El calor puede atraer plagas de bichos que se instalen en nuestra casa. Y, como los hijos, son muy difíciles de echar. Os presentamos una serie de consejos para que la guerra contra los insectos acabe de forma victoriosa.

  • Ignóralos. Recientes estudios demuestran que los insectos se alimentan de los gritos de los humanos, al verlos. Por ejemplo, las cucarachas, como los estudiantes de arte dramático, lo que quieren es ser el centro de atención. Si aprendemos a ignorarlas abandonarán el hogar en busca de un escenario más propicio para su subsistencia.
  • Gana dinero mientras otros acaban con la plaga. Otro estudio reciente demuestra que el método más efectivo para acabar con la vida de los insectos es el pisotón. Alquila tu hogar como local de ensayo de clases de claqué.
  • Convivencia extrema. Acepta que estos seres van a vivir contigo una temporada, así que muéstrales un contrato de alquiler, con dos meses de fianza. Añade además un listado con normas de la casa: turnos de limpieza, nada de fiestas y prohibido fumar.

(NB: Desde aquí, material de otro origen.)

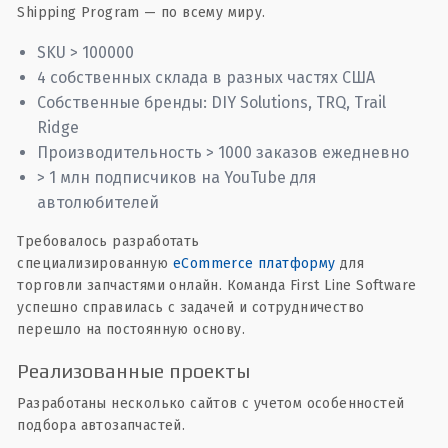
Shipping Program — по всему миру.
SKU > 100000
4 собственных склада в разных частях США
Собственные бренды: DIY Solutions, TRQ, Trail
Ridge
Производительность > 1000 заказов ежедневно
> 1 млн подписчиков на YouTube для
автолюбителей
Требовалось разработать
специализированную
eCommerce платформу
для
торговли запчастями онлайн. Команда First Line Software
успешно справилась с задачей и сотрудничество
перешло на постоянную основу.
Реализованные проекты
Разработаны несколько сайтов с учетом особенностей
подбора автозапчастей.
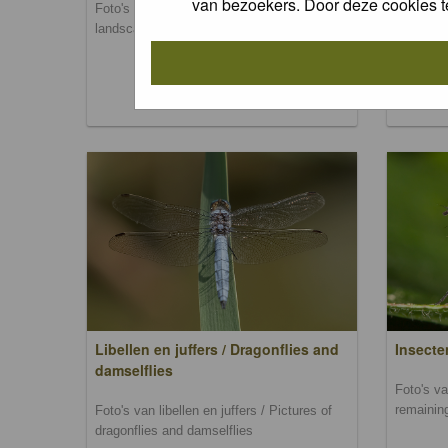
van bezoekers. Door deze cookies t
Foto's van landschappen / Pictures of
Foto's va
landscapes
mammal
Libellen en juffers / Dragonflies and
Insecte
damselflies
Foto's va
remainin
Foto's van libellen en juffers / Pictures of
dragonflies and damselflies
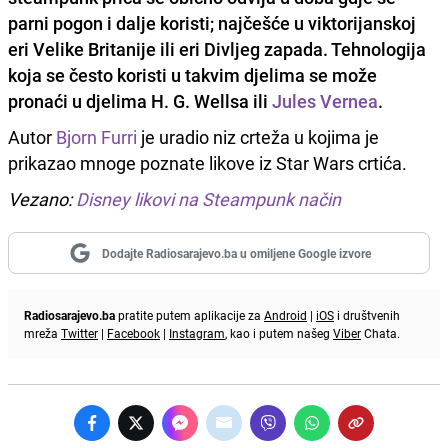
parni pogon i dalje koristi; najčešće u viktorijanskoj
eri Velike Britanije ili eri Divljeg zapada. Tehnologija
koja se često koristi u takvim djelima se može
pronaći u djelima H. G. Wellsa ili
Jules Vernea
.
Autor
Bjorn Furri
je uradio niz crteža u kojima je
prikazao mnoge poznate likove iz Star Wars crtića.
Vezano:
Disney likovi na Steampunk način
Dodajte Radiosarajevo.ba u omiljene Google izvore
Radiosarajevo.ba
pratite putem aplikacije za
Android
|
iOS
i društvenih
mreža
Twitter
|
Facebook
|
Instagram
, kao i putem našeg
Viber
Chata.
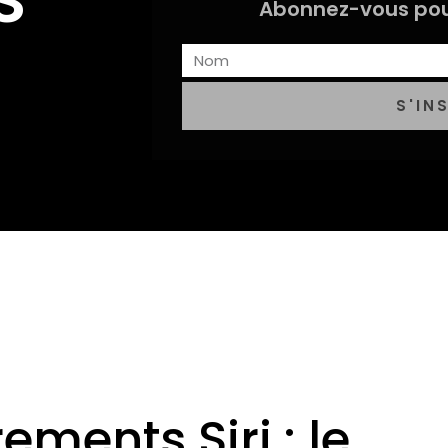
Abonnez-vous pou
S'IN
ements Siri : le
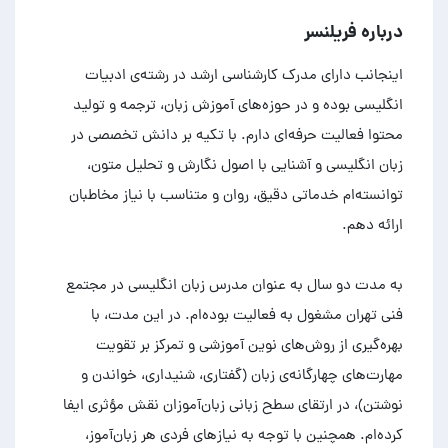
درباره فریلنسر
اینجانب دارای مدرک کارشناسی ارشد در رشته‌ی ادبیات
انگلیسی بوده و در حوزه‌های آموزش زبان، ترجمه و تولید
محتوا فعالیت حرفه‌ای دارم. با تکیه بر دانش تخصصی در
زبان انگلیسی و آشنایی با اصول نگارش و تحلیل متون،
توانسته‌ام خدماتی دقیق، روان و متناسب با نیاز مخاطبان
به مدت دو سال به عنوان مدرس زبان انگلیسی در مجتمع
فنی تهران مشغول به فعالیت بوده‌ام. در این مدت، با
بهره‌گیری از روش‌های نوین آموزشی و تمرکز بر تقویت
مهارت‌های چهارگانه‌ی زبان (گفتاری، شنیداری، خواندن و
نوشتن)، در ارتقای سطح زبانی زبان‌آموزان نقش مؤثری ایفا
کرده‌ام. همچنین با توجه به نیازهای فردی هر زبان‌آموز،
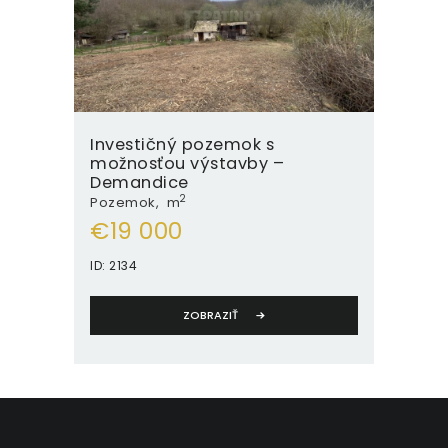
Investičný pozemok s
možnosťou výstavby –
Demandice
2
Pozemok
m
€
19 000
ID:
2134
ZOBRAZIŤ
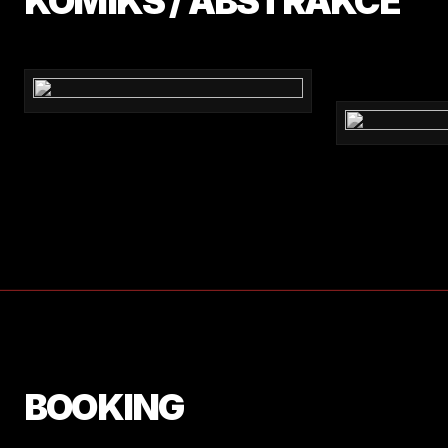
KOMIKS / ABSTRAKCE
BOOKING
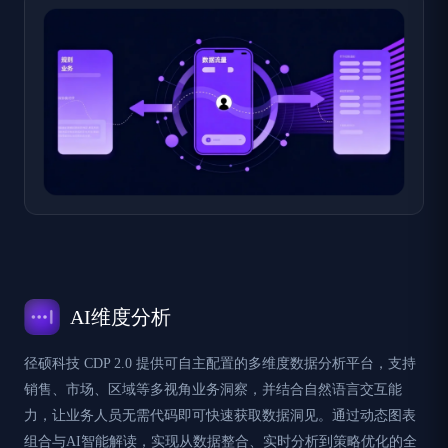
AI维度分析
径硕科技 CDP 2.0 提供可自主配置的多维度数据分析平台，支持
销售、市场、区域等多视角业务洞察，并结合自然语言交互能
力，让业务人员无需代码即可快速获取数据洞见。通过动态图表
组合与AI智能解读，实现从数据整合、实时分析到策略优化的全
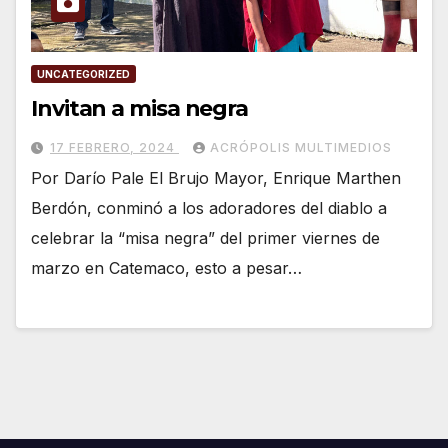
UNCATEGORIZED
Invitan a misa negra
17 FEBRERO, 2024
ACRÓPOLIS MULTIMEDIOS
Por Darío Pale El Brujo Mayor, Enrique Marthen
Berdón, conminó a los adoradores del diablo a
celebrar la “misa negra” del primer viernes de
marzo en Catemaco, esto a pesar…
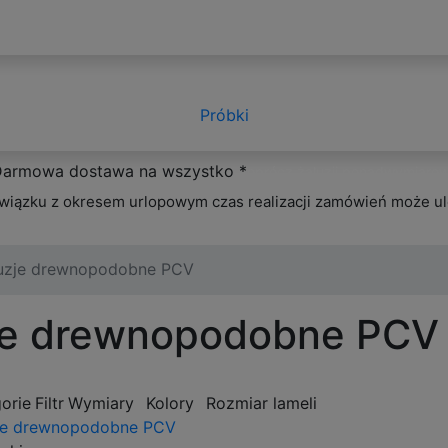
Próbki
armowa dostawa na wszystko *
oprócz żaluzji ponadwymiaro
wiązku z okresem urlopowym czas realizacji zamówień może ul
uzje drewnopodobne PCV
zje drewnopodobne PCV
orie
Filtr
Wymiary
Kolory
Rozmiar lameli
je drewnopodobne PCV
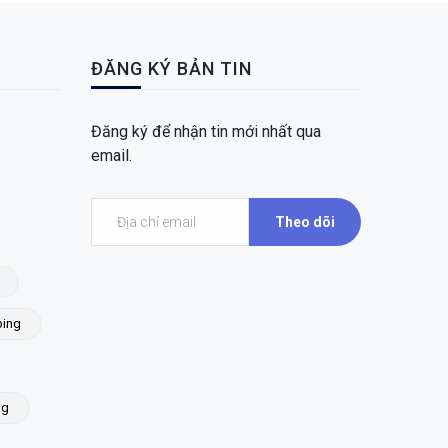
ĐĂNG KÝ BẢN TIN
Đăng ký để nhận tin mới nhất qua
email.
Theo dõi
ing
ng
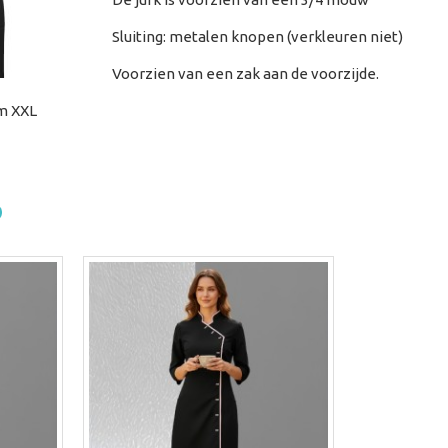
Sluiting: metalen knopen (verkleuren niet)
Voorzien van een zak aan de voorzijde.
/m XXL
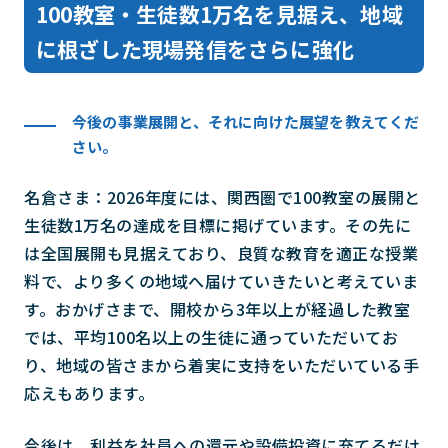
100教室・生徒数1万名を見据え、地域
に根ざした現場発信をさらに強化
今後の事業展開と、それに向けた展望を教えてくだ
さい。
名倉さま：2026年度には、関西圏で100教室の展開と
生徒数1万名の達成を目標に掲げています。その先に
は全国展開も見据えており、良質な教育を適正な授業
料で、より多くの地域へ届けていきたいと考えていま
す。おかげさまで、開校から3年以上が経過した教室
では、平均100名以上の生徒に通っていただいてお
り、地域の皆さまから着実に支持をいただいている手
応えもあります。
今後は、利益を社員への還元や設備投資に充てるだけ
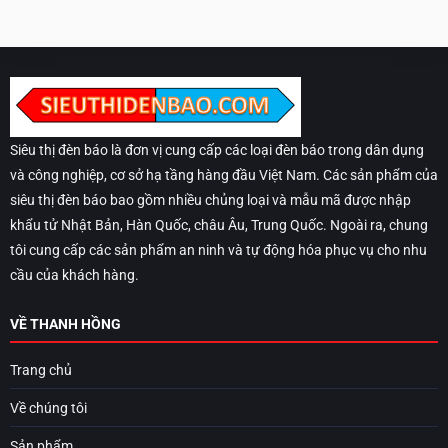
Siêu thị đèn báo là đơn vị cung cấp các loại đèn báo trong dân dụng
và công nghiệp, cơ sở hạ tầng hàng đầu Việt Nam. Các sản phẩm của
siêu thị đèn báo bao gồm nhiều chủng loại và mẫu mã được nhập
khẩu tử Nhật Bản, Hàn Quốc, châu Âu, Trung Quốc. Ngoài ra, chung
tôi cung cấp các sản phẩm an ninh và tự động hóa phục vụ cho nhu
cầu của khách hàng.
VỀ THANH HỒNG
Trang chủ
Về chúng tôi
Sản phẩm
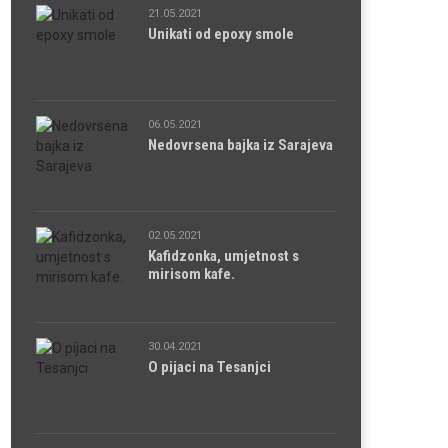
21.05.2021
Unikati od epoxy smole
06.05.2021
Nedovrsena bajka iz Sarajeva
02.05.2021
Kafidzonka, umjetnost s
mirisom kafe.
30.04.2021
O pijaci na Tesanjci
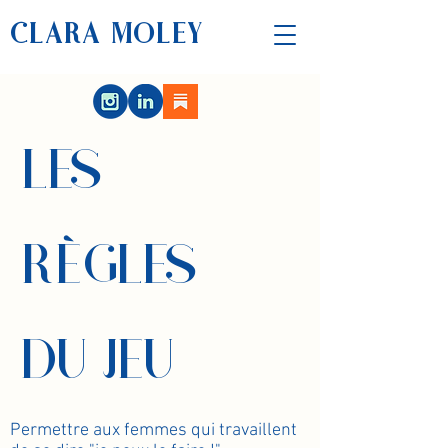
CLARA MOLEY
LES
RÈGLES
DU JEU
Permettre aux femmes qui travaillent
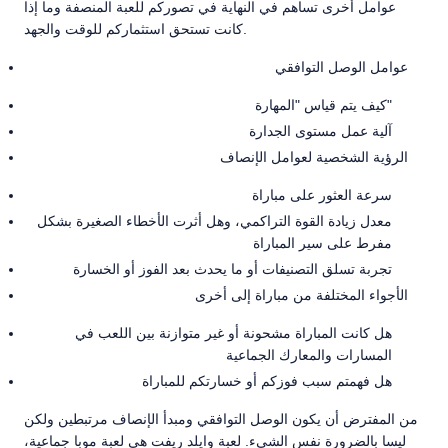
عوامل أخرى تساهم في النهاية في تصوركم للعبة المنصفة وما إذا
كانت تستحق استثماركم للوقت والجهد.
عوامل الوصل التوافقي
كيف يتم قياس "المهارة"
آلية عمل مستوى الجدارة
الرؤية الشخصية لعوامل الإنصاف
سرعة العثور على مباراة
معدل زيادة القوة التراكمي، وهل أثرت الأخطاء الصغيرة بشكل
مفرط على سير المباراة
تجربة تسلق التصنيفات أو ما يحدث بعد الفوز أو الخسارة
الأجواء المختلفة من مباراة إلى أخرى
هل كانت المباراة مشحونة أو غير متوازنة بين اللعب في
المسارات والمعارك الجماعية
هل فهمتم سبب فوزكم أو خسارتكم للمباراة
من المفترض أن يكون الوصل التوافقي ومبدأ الإنصاف مرتبطين ولكن
ليسا بالضرورة نفس الشيء. لعبة وايلد ريفت هي لعبة موبا جماعية،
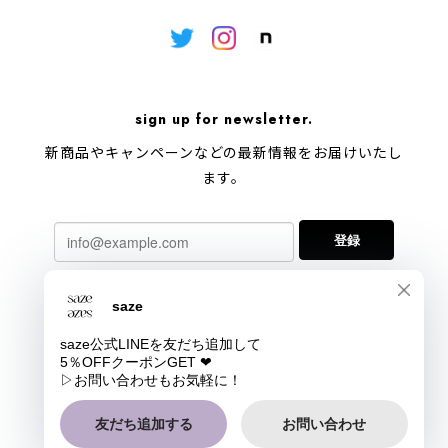
sign up for newsletter.
新商品やキャンペーンなどの最新情報をお届けいたし
ます。
登録
プライバシーポリシー
特定商取引法に基づく表記
会員規約
COPYRIGHT © saze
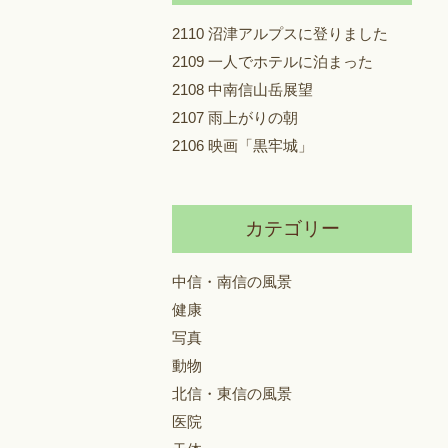
2110 沼津アルプスに登りました
2109 一人でホテルに泊まった
2108 中南信山岳展望
2107 雨上がりの朝
2106 映画「黒牢城」
カテゴリー
中信・南信の風景
健康
写真
動物
北信・東信の風景
医院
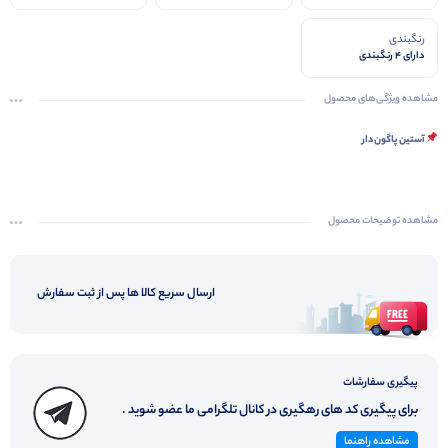
رنگبندی
دارای 4 رنگبندی
مشاهده ویژگی‌های محصول
آستین پاگون دار
مشاهده توضیحات محصول
ارسال سریع کالا ها پس از ثبت سفارش
پیگیری سفارشات
برای پیگیری کد های رهگیری در کانال تلگرامی ما عضو شوید .
مشاهده راهنما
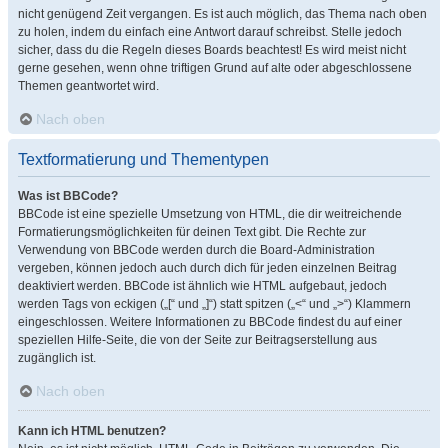
nicht genügend Zeit vergangen. Es ist auch möglich, das Thema nach oben
zu holen, indem du einfach eine Antwort darauf schreibst. Stelle jedoch
sicher, dass du die Regeln dieses Boards beachtest! Es wird meist nicht
gerne gesehen, wenn ohne triftigen Grund auf alte oder abgeschlossene
Themen geantwortet wird.
Nach oben
Textformatierung und Thementypen
Was ist BBCode?
BBCode ist eine spezielle Umsetzung von HTML, die dir weitreichende
Formatierungsmöglichkeiten für deinen Text gibt. Die Rechte zur
Verwendung von BBCode werden durch die Board-Administration
vergeben, können jedoch auch durch dich für jeden einzelnen Beitrag
deaktiviert werden. BBCode ist ähnlich wie HTML aufgebaut, jedoch
werden Tags von eckigen („[“ und „]“) statt spitzen („<“ und „>“) Klammern
eingeschlossen. Weitere Informationen zu BBCode findest du auf einer
speziellen Hilfe-Seite, die von der Seite zur Beitragserstellung aus
zugänglich ist.
Nach oben
Kann ich HTML benutzen?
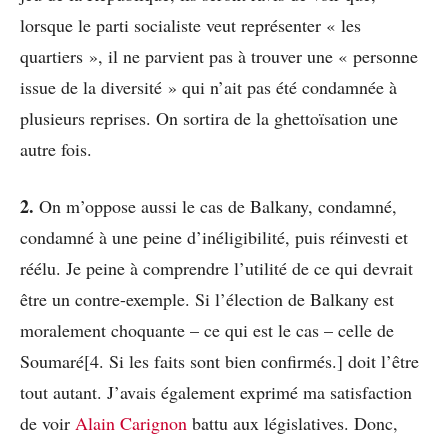
lorsque le parti socialiste veut représenter « les
quartiers », il ne parvient pas à trouver une « personne
issue de la diversité » qui n’ait pas été condamnée à
plusieurs reprises. On sortira de la ghettoïsation une
autre fois.
2.
On m’oppose aussi le cas de Balkany, condamné,
condamné à une peine d’inéligibilité, puis réinvesti et
réélu. Je peine à comprendre l’utilité de ce qui devrait
être un contre-exemple. Si l’élection de Balkany est
moralement choquante – ce qui est le cas – celle de
Soumaré[4. Si les faits sont bien confirmés.] doit l’être
tout autant. J’avais également exprimé ma satisfaction
de voir
Alain Carignon
battu aux législatives. Donc,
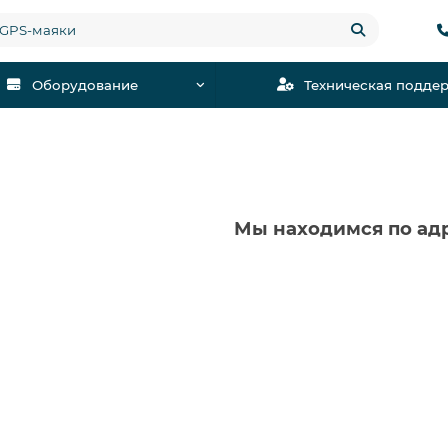
Оборудование
Техническая подде
Мы находимся по адр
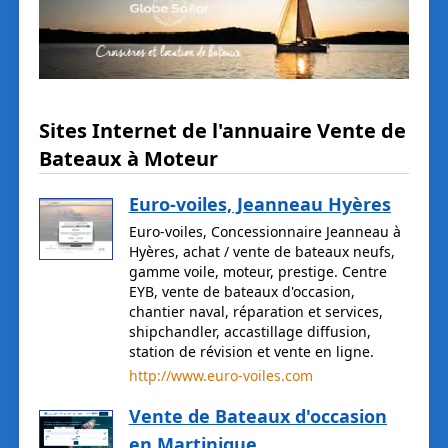
Sites Internet de l'annuaire Vente de
Bateaux à Moteur
Euro-voiles, Jeanneau Hyères
Euro-voiles, Concessionnaire Jeanneau à
Hyères, achat / vente de bateaux neufs,
gamme voile, moteur, prestige. Centre
EYB, vente de bateaux d'occasion,
chantier naval, réparation et services,
shipchandler, accastillage diffusion,
station de révision et vente en ligne.
http://www.euro-voiles.com
Vente de Bateaux d'occasion
en Martinique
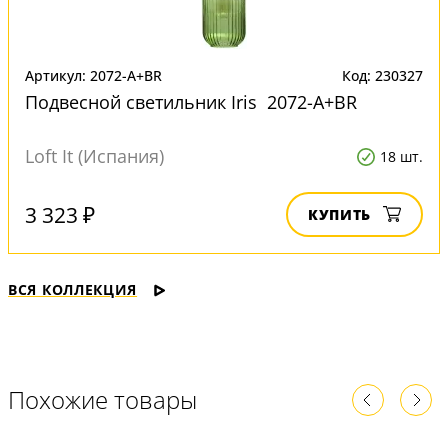
Артикул: 2072-A+BR
Код: 230327
Подвесной светильник Iris 2072-A+BR
Loft It (Испания)
18 шт.
3 323 ₽
КУПИТЬ
ВСЯ КОЛЛЕКЦИЯ
Похожие товары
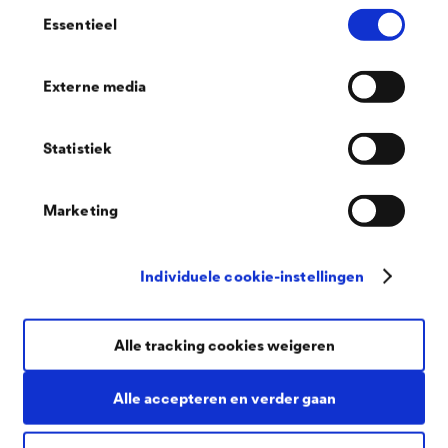
Toestemmingsselectie
Essentieel
®
DELTA
-EASYFIXX
Transparante contactlijm met oplosmiddel als universeel
Externe media
bevestigings- en montagemiddel voor diverse
ondergronden.
Statistiek
Marketing
Individuele cookie-instellingen
Alle tracking cookies weigeren
Alle accepteren en verder gaan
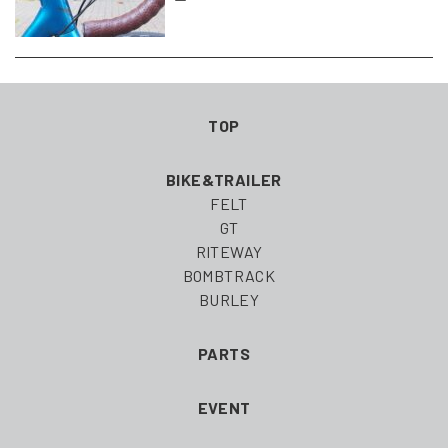
TOP
BIKE&TRAILER
FELT
GT
RITEWAY
BOMBTRACK
BURLEY
PARTS
EVENT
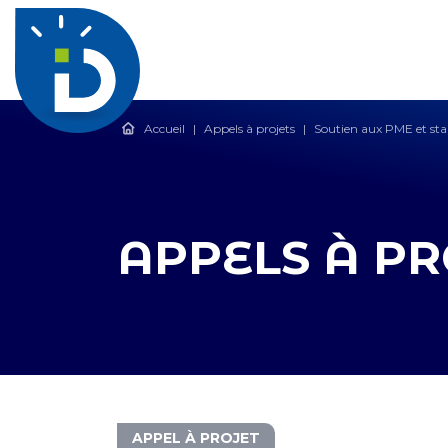
Accueil
|
Appels à projets
|
Soutien aux PME et sta
APPELS À PR
APPEL À PROJET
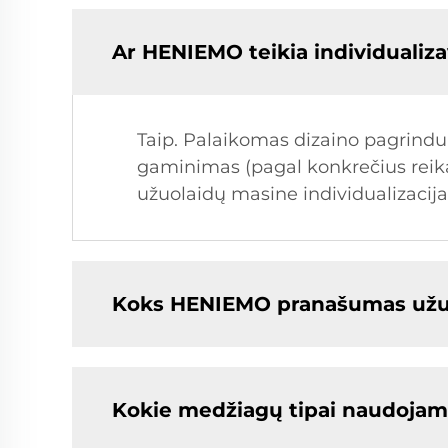
Ar HENIEMO teikia individualiza
Taip. Palaikomas dizaino pagrindu 
gaminimas (pagal konkrečius reika
užuolaidų masine individualizacija
Koks HENIEMO pranašumas užu
Kokie medžiagų tipai naudoja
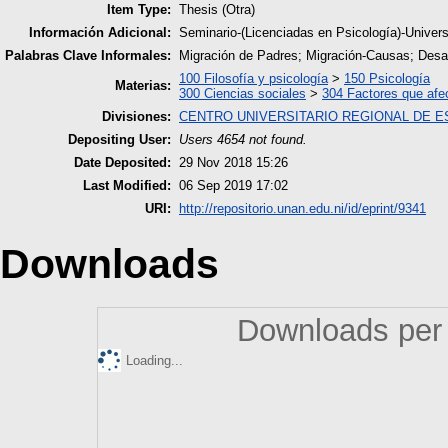
Item Type:
Thesis (Otra)
Información Adicional:
Seminario-(Licenciadas en Psicología)-Unive
Palabras Clave Informales:
Migración de Padres; Migración-Causas; Desarr
100 Filosofía y psicología
>
150 Psicología
Materias:
300 Ciencias sociales
>
304 Factores que afe
Divisiones:
CENTRO UNIVERSITARIO REGIONAL DE E
Depositing User:
Users 4654 not found.
Date Deposited:
29 Nov 2018 15:26
Last Modified:
06 Sep 2019 17:02
URI:
http://repositorio.unan.edu.ni/id/eprint/9341
Downloads
Downloads per 
Loading...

En un acto de conciliación puedes cederles el portátil para que busquen en Idealista un nuevo hogar que invadir con mejores condiciones.
  • Contraataca con su misma moneda. La suciedad es un reclamo de insectos, pero… ¿Hasta qué punto? Extrema tu poca higiene. Ensucia a propósito hasta que los bichos sientan arcadas por vivir en semejante pocilga.
  • Hazte vegano. Un tercer estudio reciente demuestra que, aunque las cucarachas sobrevivirían a una catástrofe nuclear, son igual de vulnerables que un humano cualquiera cuando se trata de lidiar con un vegano. Dirígete a los insectos cada tres minutos para recordarles que eres vegano, explícales los beneficios de no comer carne y pregúntales inquisitivamente qué están haciendo ellos para salvar el mundo. Acabarán huyendo como alma que persigue el diablo.